I read not long ago that automobile
companies are racing to reduce the noise in cars. Along with fuel efficiency
and safety, the executives are deeply concerned about silence. Why? Where is
the demand? Modern life is extraordinarily noisy, and people are rushing to
augment their car stereos with satellite radio and television sets. The
motorcycle and truck owners who have modified their vehicles and roar down our
street attempting to sound like the Airbus A380 about to land on our roof seem
entirely in step with contemporary culture, a culture enamored of super-loud
leaf blowers, riding mowers, jet-skis, and snowmobiles. And then there is the
omnipresent popular music.

Muzak, usually unobtrusive popular music
played in commercial and industrial centers, became a reality in 1934, and spread
throughout the 1940s and 1950s. It grew because it was popular; studies showed
that stores improved sales and factories raised worker morale by exposing
people to a steady diet of “elevator music.” Radios, phonograph records, and
television sets kept the level of sound high most of the time wherever one went.
But how quiet it all seems now.

It is almost impossible today, beyond the
confines of one’s home, to escape hip-hop (now taught as a serious subject in
some colleges), rap, rock, and country-western hits, played at high volume. Shopping
malls blast recordings, spoken commercials, and videos at shoppers. Our local
Home Depot and Best Buy reverberate with the assault of sobs, groans, and
twangs over gigantic loudspeakers. Our cavernous grocery store sounds like a
perpetual rock concert, with thump-thumping, shouting, and shrieking tearing at
one’s ears in every aisle. Going to the movies can often be likewise painful,
as the volume of the film and the commercials is set at a level necessary to
communicate with the many hearing-impaired teens in attendance. Summer fairs
and festivals are often worse. At most sporting events, the bombast starts at
the first hesitation in the athletic action. Gambling casinos can be as loud as
a computer game room or a sawmill. When you enter a church and see a drum set
near the pulpit or altar, you know you’re in trouble.
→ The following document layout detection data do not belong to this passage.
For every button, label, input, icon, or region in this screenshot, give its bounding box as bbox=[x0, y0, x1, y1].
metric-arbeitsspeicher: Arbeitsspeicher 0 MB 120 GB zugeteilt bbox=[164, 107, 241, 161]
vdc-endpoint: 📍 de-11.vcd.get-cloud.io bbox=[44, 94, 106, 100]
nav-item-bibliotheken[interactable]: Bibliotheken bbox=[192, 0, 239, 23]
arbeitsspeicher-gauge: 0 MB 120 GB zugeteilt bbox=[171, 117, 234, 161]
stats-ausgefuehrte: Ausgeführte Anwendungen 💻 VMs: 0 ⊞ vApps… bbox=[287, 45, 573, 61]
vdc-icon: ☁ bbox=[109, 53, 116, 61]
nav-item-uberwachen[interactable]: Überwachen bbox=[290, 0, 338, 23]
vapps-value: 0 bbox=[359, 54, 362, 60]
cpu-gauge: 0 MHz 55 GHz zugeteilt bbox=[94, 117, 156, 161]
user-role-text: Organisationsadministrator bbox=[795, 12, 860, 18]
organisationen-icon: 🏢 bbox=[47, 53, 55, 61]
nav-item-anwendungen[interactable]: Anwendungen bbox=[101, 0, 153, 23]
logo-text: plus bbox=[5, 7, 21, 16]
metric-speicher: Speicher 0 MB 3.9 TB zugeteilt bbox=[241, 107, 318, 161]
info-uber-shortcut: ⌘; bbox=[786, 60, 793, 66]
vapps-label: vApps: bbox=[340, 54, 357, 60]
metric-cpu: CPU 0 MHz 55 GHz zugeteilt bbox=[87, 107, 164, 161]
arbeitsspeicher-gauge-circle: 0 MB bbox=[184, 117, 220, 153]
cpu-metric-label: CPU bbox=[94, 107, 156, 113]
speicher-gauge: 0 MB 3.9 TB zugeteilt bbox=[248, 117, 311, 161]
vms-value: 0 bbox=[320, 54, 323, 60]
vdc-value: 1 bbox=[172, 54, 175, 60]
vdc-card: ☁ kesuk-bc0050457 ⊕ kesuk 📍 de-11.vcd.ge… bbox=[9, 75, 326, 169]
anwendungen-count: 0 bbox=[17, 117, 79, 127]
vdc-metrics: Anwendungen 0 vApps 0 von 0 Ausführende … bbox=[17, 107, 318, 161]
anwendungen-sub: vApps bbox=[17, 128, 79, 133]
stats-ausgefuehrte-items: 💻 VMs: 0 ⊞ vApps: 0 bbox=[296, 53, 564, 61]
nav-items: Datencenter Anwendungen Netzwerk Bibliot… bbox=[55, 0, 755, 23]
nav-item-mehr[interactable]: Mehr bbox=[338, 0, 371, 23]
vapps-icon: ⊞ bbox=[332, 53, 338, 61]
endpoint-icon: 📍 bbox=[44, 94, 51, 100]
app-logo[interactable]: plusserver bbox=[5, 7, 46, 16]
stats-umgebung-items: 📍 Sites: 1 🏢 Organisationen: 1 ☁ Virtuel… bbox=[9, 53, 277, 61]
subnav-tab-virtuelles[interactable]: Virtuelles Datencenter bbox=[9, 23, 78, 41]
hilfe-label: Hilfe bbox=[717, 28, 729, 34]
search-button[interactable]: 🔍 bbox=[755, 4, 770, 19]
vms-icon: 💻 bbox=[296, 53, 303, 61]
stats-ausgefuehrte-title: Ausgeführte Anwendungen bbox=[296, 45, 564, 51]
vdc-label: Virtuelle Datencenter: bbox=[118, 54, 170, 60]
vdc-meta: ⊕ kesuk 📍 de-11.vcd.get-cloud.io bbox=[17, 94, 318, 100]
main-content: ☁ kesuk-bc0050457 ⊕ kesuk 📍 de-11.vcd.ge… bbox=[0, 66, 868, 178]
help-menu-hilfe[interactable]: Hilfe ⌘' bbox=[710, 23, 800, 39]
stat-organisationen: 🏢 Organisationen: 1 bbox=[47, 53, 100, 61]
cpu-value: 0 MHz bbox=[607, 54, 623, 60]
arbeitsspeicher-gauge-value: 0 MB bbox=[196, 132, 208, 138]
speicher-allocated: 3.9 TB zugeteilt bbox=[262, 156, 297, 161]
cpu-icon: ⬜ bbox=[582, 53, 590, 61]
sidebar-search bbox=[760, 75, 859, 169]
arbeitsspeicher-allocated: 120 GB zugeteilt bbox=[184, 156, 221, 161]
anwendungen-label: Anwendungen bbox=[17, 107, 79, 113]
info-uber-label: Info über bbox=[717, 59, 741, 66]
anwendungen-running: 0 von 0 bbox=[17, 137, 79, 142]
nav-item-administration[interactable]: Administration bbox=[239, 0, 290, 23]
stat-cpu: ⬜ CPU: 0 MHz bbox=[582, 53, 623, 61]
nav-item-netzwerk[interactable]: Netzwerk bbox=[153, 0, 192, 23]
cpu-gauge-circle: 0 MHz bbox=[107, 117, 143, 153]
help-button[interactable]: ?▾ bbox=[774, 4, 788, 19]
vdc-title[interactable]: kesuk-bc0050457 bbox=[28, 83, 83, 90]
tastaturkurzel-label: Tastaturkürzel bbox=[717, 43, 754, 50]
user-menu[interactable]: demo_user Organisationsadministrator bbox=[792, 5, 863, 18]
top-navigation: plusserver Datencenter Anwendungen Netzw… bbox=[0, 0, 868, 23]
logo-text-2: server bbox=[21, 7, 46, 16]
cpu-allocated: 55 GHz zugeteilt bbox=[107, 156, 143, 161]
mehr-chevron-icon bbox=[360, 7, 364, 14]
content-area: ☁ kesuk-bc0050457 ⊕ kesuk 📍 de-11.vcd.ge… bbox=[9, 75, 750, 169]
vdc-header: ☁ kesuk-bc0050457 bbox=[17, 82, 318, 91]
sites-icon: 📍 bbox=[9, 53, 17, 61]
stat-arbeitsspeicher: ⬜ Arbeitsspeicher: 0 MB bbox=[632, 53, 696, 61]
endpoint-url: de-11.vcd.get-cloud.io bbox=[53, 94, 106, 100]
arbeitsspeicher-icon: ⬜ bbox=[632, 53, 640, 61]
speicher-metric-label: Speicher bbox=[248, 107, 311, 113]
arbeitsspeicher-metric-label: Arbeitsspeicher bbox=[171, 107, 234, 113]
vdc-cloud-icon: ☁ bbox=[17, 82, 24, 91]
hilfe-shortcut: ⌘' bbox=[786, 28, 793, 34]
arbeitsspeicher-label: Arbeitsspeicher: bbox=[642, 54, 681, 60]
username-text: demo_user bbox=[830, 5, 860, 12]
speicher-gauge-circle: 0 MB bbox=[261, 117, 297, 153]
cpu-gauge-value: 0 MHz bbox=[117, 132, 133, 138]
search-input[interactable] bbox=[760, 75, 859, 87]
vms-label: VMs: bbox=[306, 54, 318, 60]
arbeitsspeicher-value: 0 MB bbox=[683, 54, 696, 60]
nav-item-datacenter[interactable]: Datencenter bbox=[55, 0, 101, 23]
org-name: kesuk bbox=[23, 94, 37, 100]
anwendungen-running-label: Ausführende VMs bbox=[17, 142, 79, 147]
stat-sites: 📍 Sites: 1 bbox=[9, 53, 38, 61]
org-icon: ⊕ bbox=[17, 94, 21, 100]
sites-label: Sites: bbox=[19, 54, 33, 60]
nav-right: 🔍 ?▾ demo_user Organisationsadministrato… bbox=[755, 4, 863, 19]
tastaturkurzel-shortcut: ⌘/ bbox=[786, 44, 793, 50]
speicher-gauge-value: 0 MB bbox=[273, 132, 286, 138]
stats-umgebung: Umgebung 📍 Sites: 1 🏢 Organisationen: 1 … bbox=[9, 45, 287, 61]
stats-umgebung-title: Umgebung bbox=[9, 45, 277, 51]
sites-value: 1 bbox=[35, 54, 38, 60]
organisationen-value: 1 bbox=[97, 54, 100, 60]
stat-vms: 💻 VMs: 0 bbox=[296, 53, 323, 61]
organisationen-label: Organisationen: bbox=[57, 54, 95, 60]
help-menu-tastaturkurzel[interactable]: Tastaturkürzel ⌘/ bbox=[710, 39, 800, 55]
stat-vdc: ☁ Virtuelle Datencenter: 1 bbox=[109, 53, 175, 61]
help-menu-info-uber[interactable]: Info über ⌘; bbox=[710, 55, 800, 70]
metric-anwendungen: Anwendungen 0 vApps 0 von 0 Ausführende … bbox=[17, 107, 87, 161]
This is because people all over the West and
industrialized Asia today, perhaps especially the young, cannot abide silence. Disc
jockeys understand this well, not permitting even a second of silence between
recordings, running everything together as though it was all of a single piece
or leaping into the dreaded “dead air” at the end of a number with blaring
commercials. One of the very few moral commandments of modern life to command
widespread assent must be: Thou Shalt Not Permit Quiet.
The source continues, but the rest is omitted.